# BRIEF:
Please report each line of the data below that contains "home".
::: DATASET EXCERPTS :::
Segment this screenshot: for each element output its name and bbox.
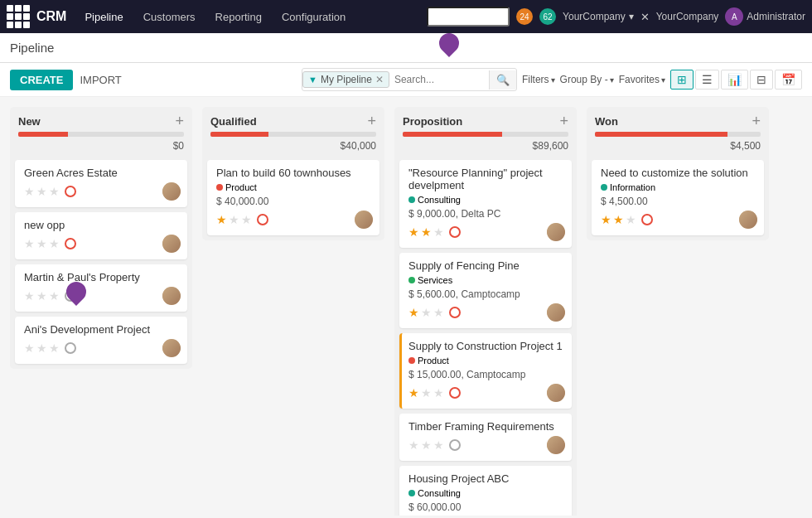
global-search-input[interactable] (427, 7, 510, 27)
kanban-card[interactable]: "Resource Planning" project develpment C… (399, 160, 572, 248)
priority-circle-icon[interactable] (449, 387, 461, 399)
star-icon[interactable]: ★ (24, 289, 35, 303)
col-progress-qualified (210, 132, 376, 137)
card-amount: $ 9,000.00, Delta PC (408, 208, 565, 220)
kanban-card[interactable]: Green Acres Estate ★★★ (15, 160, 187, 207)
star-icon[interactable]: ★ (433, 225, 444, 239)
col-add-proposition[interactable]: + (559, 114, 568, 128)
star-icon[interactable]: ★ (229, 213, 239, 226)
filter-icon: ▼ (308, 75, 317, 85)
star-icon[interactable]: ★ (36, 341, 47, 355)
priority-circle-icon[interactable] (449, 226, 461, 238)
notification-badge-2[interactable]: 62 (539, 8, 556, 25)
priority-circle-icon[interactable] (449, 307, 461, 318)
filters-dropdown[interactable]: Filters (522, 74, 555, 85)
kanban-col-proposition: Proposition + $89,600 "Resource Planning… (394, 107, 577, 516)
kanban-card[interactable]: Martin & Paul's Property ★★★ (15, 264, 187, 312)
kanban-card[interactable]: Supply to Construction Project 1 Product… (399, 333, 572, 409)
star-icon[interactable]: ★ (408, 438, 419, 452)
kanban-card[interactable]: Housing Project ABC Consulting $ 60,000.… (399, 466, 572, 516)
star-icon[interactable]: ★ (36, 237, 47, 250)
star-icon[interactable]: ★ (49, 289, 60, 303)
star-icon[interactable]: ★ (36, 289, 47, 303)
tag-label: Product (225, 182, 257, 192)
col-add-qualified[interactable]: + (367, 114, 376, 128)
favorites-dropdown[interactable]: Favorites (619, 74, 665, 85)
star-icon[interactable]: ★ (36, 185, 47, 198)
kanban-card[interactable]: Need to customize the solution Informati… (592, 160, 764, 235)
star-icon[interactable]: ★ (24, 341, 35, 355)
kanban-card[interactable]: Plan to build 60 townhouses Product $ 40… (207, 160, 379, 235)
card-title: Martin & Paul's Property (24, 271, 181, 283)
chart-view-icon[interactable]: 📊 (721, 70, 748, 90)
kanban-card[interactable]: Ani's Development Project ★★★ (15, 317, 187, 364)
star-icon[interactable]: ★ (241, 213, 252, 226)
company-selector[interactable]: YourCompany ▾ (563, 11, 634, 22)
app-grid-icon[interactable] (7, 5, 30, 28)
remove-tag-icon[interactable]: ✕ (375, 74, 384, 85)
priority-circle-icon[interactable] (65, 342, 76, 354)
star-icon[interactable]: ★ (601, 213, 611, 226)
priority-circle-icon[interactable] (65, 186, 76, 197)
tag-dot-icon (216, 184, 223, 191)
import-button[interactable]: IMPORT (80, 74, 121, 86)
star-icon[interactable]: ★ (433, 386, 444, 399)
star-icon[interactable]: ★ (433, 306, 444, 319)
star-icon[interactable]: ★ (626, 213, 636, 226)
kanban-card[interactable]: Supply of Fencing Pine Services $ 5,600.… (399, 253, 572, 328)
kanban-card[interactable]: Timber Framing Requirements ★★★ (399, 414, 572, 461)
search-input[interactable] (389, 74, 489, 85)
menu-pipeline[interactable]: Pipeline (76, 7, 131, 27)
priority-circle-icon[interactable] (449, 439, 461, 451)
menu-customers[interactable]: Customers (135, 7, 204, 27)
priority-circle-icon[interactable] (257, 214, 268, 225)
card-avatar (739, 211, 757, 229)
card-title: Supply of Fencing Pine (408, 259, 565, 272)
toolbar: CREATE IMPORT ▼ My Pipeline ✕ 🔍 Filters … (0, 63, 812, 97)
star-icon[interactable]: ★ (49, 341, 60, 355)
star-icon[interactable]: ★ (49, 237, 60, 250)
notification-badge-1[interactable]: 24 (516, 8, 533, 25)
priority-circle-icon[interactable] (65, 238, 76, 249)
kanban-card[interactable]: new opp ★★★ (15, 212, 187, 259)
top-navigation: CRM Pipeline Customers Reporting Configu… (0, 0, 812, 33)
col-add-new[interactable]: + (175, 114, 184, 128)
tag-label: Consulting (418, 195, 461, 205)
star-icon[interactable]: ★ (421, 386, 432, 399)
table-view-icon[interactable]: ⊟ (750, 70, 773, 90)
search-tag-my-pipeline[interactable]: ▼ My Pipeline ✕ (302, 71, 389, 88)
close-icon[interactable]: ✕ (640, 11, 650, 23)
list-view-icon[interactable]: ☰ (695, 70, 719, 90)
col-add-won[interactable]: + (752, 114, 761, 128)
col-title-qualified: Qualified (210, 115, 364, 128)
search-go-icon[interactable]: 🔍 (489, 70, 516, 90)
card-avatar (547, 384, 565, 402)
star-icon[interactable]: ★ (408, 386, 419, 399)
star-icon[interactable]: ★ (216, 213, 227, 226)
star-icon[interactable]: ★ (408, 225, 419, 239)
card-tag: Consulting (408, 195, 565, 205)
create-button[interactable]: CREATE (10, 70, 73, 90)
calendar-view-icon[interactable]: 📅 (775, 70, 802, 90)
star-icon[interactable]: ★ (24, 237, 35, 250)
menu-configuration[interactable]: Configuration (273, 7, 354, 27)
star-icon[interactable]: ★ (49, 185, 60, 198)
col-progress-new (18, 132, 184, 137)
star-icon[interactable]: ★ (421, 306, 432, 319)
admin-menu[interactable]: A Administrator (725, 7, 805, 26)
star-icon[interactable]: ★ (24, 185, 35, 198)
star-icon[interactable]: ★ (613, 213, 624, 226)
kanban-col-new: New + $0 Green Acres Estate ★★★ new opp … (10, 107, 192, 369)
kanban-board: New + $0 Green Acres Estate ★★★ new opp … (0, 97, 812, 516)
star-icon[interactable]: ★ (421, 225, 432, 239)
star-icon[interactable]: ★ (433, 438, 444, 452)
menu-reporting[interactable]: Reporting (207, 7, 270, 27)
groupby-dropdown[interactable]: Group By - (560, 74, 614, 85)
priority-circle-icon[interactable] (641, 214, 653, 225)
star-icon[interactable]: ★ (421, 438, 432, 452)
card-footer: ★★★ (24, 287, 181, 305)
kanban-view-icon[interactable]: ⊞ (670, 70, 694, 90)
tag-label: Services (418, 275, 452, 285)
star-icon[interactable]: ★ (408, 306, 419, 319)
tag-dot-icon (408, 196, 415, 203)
:::
::: DATASET EXCERPTS :::
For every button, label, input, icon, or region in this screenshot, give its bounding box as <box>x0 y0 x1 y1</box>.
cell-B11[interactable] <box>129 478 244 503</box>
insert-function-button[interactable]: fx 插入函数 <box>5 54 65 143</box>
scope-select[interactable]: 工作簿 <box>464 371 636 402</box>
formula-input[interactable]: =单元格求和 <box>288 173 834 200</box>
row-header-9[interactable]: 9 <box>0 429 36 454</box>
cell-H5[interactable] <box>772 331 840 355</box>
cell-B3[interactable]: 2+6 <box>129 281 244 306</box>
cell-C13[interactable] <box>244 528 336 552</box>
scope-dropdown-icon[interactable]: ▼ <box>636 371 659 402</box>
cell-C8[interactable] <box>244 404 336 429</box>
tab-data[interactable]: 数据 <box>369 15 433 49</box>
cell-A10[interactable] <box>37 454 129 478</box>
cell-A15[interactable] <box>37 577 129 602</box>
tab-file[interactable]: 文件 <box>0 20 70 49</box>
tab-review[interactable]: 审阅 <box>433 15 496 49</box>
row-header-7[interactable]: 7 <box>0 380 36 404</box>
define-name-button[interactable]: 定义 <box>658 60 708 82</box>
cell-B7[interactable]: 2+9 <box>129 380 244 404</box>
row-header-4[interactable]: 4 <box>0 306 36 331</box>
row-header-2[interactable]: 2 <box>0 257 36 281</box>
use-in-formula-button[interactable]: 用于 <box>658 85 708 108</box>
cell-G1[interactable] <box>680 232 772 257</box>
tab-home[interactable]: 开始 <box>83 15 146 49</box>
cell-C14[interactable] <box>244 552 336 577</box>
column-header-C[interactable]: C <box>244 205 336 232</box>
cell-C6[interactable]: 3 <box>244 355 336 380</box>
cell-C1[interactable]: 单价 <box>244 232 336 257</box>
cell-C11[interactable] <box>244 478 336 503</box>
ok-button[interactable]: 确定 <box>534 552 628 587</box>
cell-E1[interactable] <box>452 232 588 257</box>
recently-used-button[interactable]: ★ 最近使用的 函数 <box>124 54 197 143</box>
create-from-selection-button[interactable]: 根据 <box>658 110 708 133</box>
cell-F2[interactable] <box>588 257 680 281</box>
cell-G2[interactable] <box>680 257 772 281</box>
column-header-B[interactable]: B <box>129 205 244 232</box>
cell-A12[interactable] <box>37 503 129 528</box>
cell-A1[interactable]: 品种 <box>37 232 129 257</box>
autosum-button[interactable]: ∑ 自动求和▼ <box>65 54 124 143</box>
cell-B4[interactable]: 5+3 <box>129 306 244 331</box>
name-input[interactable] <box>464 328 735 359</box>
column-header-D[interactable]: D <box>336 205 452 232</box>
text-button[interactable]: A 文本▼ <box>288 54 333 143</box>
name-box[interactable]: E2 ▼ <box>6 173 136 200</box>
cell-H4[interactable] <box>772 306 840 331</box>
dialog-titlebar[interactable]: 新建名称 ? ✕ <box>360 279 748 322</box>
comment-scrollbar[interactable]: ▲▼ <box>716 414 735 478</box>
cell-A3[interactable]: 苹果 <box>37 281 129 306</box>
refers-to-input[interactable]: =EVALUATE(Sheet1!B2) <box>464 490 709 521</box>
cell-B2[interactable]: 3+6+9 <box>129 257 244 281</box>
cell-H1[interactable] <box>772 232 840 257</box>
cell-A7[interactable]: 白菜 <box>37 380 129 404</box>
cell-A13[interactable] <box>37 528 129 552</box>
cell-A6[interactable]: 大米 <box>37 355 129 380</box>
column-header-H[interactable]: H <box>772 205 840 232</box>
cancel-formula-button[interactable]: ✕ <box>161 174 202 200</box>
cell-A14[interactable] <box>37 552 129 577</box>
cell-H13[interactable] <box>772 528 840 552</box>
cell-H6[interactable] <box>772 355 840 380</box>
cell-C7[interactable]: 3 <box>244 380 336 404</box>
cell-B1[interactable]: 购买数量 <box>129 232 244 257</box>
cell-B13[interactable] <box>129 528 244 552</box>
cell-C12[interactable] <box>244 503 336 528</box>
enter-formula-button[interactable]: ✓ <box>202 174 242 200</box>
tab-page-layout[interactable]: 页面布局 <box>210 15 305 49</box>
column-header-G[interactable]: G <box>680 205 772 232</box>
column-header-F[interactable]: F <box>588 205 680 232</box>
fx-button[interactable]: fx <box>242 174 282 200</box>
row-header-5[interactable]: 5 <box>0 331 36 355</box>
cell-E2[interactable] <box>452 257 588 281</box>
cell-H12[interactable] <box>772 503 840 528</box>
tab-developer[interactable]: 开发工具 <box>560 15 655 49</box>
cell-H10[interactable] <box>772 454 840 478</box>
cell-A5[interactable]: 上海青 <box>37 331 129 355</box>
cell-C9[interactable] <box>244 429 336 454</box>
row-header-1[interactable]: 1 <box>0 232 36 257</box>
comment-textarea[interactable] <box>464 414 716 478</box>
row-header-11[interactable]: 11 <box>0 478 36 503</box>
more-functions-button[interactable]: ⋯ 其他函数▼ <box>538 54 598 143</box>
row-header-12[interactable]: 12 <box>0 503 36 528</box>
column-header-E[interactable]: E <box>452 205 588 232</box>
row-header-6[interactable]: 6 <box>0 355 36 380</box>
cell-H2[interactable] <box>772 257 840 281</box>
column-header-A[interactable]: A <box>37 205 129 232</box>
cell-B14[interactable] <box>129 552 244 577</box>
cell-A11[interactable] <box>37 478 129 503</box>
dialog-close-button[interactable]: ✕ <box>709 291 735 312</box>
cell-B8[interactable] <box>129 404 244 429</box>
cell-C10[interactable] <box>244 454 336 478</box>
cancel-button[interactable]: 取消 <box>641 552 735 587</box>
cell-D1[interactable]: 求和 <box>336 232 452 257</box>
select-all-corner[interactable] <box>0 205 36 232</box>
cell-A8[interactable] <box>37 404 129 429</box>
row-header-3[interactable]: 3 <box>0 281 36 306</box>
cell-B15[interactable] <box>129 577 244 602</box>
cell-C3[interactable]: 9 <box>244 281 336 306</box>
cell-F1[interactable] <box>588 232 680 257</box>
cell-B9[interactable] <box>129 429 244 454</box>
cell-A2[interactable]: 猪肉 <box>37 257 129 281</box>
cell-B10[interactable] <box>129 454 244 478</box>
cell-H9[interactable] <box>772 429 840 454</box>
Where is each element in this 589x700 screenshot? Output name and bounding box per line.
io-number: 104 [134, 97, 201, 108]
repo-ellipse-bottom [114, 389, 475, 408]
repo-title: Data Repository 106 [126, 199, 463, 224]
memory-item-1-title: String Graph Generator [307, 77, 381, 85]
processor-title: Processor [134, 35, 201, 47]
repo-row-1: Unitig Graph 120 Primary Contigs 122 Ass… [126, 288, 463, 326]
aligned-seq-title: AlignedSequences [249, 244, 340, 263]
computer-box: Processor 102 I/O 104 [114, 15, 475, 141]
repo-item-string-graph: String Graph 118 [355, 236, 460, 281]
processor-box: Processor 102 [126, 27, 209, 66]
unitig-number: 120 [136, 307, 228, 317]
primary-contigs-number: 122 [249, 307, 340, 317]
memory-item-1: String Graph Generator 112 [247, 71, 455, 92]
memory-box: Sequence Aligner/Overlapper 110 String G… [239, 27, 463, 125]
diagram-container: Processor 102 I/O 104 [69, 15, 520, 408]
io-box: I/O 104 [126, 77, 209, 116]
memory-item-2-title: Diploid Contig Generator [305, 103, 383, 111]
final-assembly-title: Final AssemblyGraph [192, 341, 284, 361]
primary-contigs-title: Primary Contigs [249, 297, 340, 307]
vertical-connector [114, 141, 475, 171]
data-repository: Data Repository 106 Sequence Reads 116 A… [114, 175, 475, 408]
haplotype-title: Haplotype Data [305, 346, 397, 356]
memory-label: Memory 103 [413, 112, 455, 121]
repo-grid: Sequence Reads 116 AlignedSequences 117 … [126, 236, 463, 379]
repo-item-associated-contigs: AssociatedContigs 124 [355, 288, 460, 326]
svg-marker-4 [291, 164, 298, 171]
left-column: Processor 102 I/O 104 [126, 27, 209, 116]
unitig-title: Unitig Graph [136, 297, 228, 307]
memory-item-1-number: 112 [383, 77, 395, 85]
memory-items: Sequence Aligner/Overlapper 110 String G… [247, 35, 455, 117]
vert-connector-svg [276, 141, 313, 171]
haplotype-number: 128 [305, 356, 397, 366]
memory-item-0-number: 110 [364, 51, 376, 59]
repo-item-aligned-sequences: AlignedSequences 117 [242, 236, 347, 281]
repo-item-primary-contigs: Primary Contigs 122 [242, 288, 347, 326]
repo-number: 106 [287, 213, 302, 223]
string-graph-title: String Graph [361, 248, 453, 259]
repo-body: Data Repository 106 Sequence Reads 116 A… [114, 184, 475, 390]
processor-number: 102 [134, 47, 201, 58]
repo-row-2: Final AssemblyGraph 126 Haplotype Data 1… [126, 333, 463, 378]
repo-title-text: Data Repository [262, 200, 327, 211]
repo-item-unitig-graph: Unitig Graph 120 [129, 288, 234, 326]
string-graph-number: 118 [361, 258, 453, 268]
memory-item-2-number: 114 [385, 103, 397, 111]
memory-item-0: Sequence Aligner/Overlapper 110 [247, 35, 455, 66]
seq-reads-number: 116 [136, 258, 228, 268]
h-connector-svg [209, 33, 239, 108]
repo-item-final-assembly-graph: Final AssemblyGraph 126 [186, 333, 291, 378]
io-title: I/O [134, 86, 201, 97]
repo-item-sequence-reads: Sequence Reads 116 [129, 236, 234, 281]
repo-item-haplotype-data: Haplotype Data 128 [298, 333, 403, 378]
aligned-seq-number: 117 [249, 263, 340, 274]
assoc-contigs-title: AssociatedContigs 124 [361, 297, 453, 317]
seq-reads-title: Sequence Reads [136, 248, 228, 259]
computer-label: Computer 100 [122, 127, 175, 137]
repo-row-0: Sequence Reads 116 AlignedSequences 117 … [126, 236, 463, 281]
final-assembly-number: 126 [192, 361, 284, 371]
:::
::: DATASET EXCERPTS :::
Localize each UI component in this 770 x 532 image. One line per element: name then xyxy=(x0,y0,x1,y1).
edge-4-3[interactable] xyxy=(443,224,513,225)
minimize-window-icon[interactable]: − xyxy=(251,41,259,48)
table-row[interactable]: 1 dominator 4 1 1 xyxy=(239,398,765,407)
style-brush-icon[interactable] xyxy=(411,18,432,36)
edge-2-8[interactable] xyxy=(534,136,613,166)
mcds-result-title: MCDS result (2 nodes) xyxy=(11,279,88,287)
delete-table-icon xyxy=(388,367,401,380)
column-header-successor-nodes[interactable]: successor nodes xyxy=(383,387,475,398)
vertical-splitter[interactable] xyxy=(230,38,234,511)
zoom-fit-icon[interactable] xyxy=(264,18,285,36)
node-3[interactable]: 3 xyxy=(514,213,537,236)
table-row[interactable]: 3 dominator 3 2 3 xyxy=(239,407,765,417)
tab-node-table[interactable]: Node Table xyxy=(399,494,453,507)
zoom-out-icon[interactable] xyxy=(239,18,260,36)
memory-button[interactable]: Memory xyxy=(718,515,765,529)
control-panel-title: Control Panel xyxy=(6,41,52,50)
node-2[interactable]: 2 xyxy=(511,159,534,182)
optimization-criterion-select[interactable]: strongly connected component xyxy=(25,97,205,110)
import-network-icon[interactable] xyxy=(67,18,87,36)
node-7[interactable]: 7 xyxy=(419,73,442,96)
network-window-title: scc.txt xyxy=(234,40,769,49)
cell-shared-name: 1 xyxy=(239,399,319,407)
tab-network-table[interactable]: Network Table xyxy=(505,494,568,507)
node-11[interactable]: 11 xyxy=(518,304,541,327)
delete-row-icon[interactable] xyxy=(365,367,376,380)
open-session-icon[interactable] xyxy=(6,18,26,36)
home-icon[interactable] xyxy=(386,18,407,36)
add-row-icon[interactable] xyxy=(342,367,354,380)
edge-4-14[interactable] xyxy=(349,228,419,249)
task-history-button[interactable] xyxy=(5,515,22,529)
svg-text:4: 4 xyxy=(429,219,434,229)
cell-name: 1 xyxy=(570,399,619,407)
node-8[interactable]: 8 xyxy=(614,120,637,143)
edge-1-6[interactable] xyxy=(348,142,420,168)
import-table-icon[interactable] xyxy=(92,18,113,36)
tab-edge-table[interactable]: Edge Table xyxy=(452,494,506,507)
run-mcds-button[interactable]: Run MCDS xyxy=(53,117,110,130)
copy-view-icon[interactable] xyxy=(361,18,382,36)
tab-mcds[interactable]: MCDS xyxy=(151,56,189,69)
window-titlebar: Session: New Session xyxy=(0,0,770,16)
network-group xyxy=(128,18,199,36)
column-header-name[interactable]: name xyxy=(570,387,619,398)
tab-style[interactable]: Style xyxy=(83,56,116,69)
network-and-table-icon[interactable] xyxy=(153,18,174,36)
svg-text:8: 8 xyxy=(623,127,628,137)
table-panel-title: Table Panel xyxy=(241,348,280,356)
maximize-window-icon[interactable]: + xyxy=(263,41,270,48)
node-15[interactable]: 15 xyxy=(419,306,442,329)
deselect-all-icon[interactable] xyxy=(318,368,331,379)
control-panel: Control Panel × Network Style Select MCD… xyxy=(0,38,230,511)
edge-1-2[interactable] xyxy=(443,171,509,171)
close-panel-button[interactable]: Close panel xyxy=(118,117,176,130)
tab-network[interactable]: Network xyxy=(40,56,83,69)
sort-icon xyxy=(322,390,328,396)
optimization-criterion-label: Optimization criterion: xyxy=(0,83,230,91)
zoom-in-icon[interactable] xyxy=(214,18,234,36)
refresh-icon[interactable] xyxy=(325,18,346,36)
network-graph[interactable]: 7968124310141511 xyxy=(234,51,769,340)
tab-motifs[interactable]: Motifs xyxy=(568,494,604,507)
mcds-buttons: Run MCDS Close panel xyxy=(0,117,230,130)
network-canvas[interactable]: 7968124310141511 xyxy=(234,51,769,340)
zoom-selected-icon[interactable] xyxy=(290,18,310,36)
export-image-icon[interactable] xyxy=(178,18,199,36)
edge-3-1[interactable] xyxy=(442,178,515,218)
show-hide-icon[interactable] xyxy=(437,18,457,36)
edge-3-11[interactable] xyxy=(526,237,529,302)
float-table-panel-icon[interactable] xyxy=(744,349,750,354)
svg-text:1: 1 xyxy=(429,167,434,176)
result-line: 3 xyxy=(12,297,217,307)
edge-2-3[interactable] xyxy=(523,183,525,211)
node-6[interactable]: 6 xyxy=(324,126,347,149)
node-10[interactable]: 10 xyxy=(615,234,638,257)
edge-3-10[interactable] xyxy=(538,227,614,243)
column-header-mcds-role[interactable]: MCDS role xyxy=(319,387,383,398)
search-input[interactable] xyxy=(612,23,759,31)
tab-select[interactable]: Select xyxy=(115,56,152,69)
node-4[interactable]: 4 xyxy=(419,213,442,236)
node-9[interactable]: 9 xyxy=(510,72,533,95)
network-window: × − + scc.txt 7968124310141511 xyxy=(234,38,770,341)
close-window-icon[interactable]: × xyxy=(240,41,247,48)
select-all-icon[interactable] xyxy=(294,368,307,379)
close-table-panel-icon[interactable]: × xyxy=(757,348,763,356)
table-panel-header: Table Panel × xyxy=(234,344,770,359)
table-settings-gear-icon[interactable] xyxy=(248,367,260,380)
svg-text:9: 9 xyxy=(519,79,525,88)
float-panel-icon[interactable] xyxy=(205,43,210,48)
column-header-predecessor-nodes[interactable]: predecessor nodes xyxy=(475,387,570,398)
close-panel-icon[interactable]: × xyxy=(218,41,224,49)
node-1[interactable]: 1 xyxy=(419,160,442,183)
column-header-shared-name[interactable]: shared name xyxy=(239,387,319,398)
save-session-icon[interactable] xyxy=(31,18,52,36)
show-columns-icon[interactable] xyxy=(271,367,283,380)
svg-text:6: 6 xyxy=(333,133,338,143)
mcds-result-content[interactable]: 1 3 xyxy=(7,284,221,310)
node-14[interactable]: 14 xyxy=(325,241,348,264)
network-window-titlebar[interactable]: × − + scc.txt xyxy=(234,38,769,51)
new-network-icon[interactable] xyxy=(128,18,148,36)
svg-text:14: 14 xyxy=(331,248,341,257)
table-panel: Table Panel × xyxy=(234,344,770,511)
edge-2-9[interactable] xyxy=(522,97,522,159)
:::
# COMPLETED TASK:
tab-home[interactable]: 开始 <box>83 15 146 49</box>
home-icon[interactable] xyxy=(386,18,407,36)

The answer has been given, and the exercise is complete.